Il est presque 17h, ce vendredi, quand des déflagrations sont entendues près de l'imprimerie de Dammartin-en-Goële en état de siège depuis plusieurs heures. "On a entendu deux déflagrations, la maison a tremblé et voilà, quoi. On a vu qu'ils ont lancé l'assaut, c'est choquant, ma fille avait vraiment peur", commente ce riverain. 

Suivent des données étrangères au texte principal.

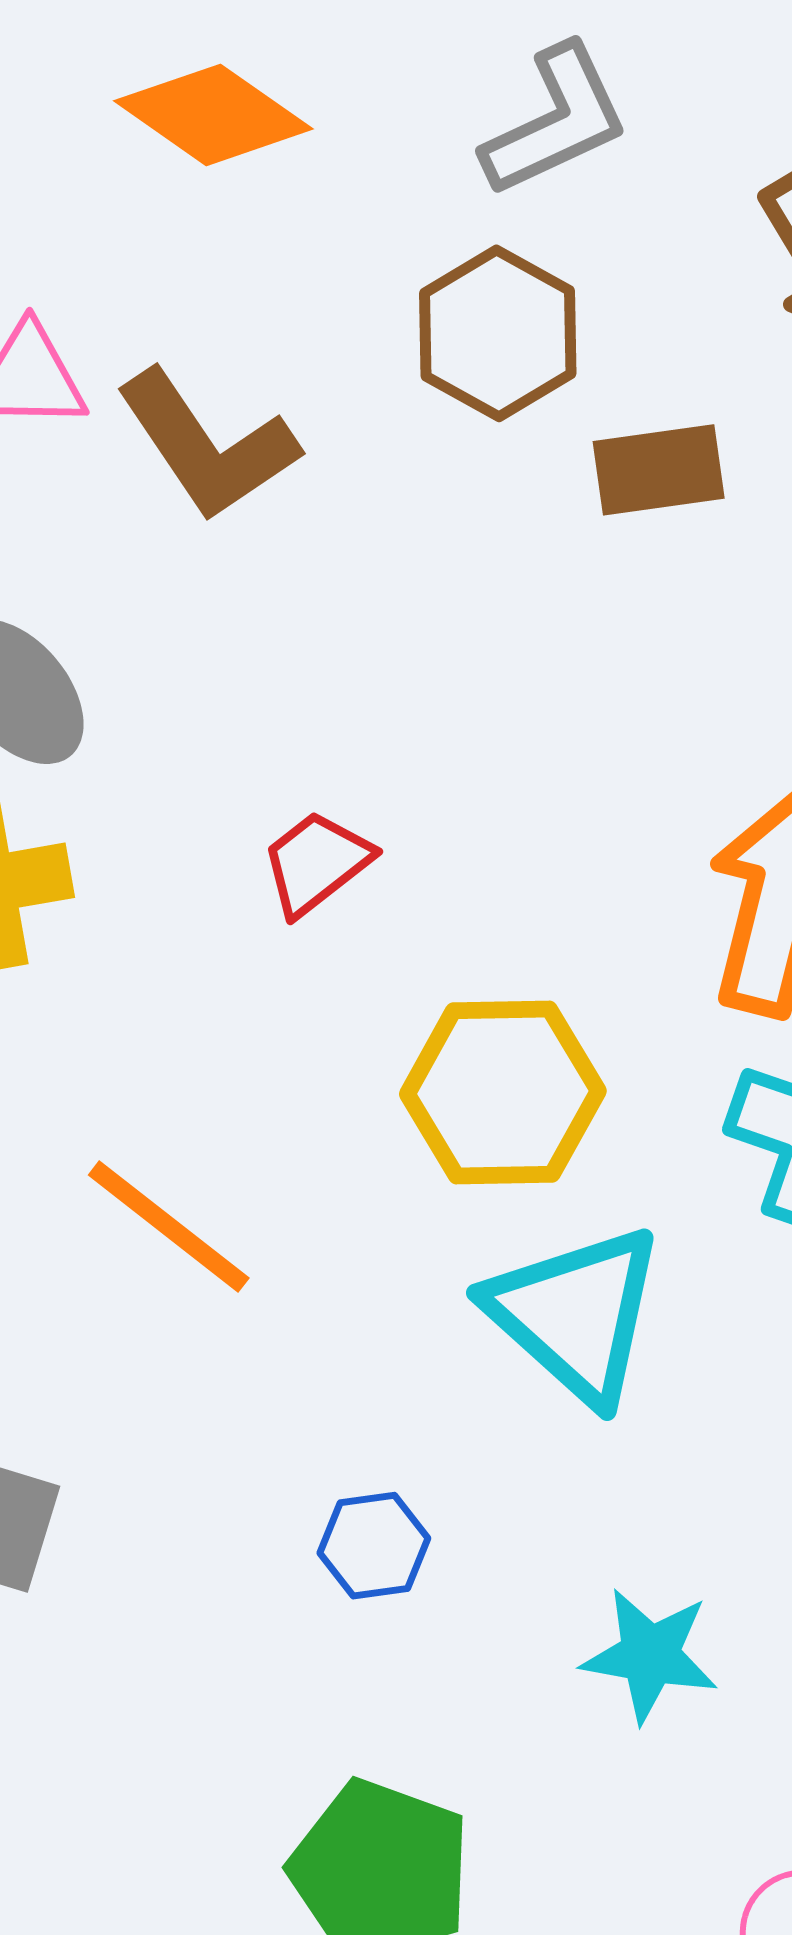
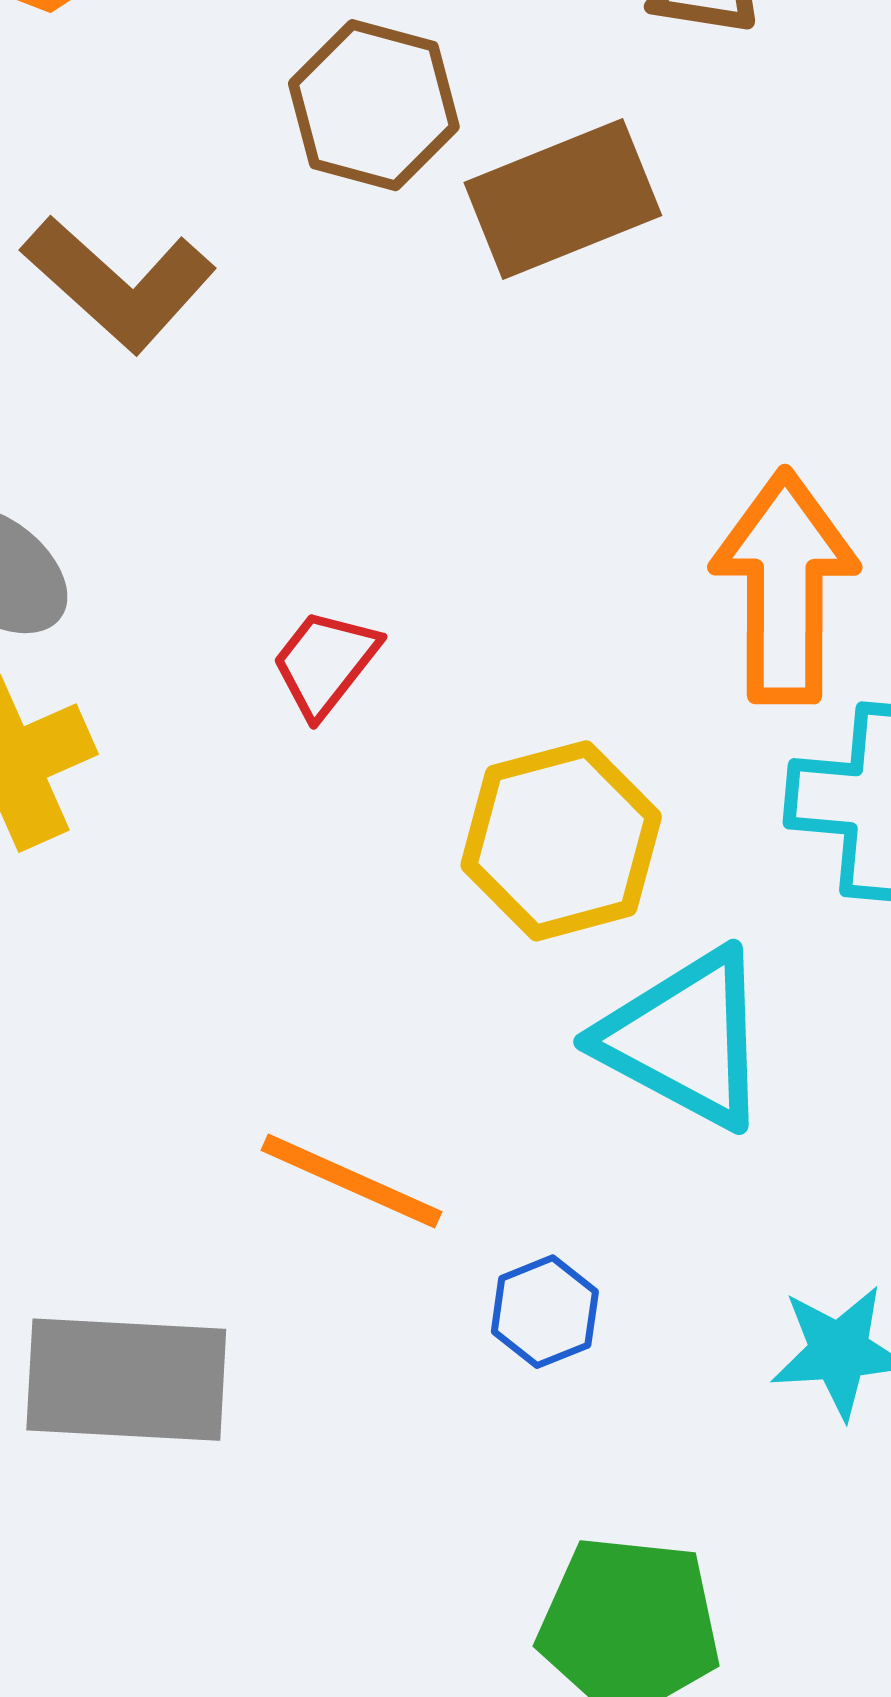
brown rectangle: (659, 470) -> (563, 199), size x1.4
orange line: (169, 1227) -> (352, 1181), moved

Les deux frères Kaouchi viennent de sortir et de faire feu sur les membres du Groupe d'intervention de la Gendarmerie nationale (GIGN), qui ont répliqué. L'un d'entre eux est blessé. "Ces gens n'hésitent pas à braver des circonstances incroyables pour sauver la vie des otages. Ils ont réussi et ça, c'est important", explique Bernard Thellier, ancien négociateur du GIGN. 

L'homme qui s'était caché toute la journée dans un coin de l'imprimerie a la vie sauve. Pour éviter un acte désespéré de l'autre terroriste et tenter d'épargner le plus de vie possibles, les forces de l'ordre ne traînent pas pour donner l'assaut à la porte de Vincennes. Car Amedy Coulibaly et les frères Kouachi s'étaient coordonnés, comme l'homme l'avait déclaré plus tôt à nos confrères français de BFMTV: "On s'est synchronisés pour faire les opérations. Quand ils ont commencé Charlie Hebdo, moi j'ai commencé à faire des policiers", déclaire Amédy Coulibaly qui a trouvé la mort dans l'assaut... Tout comme quatre otages, dont les policiers ont découvert les corps après avoir forcé les portes du supermarché.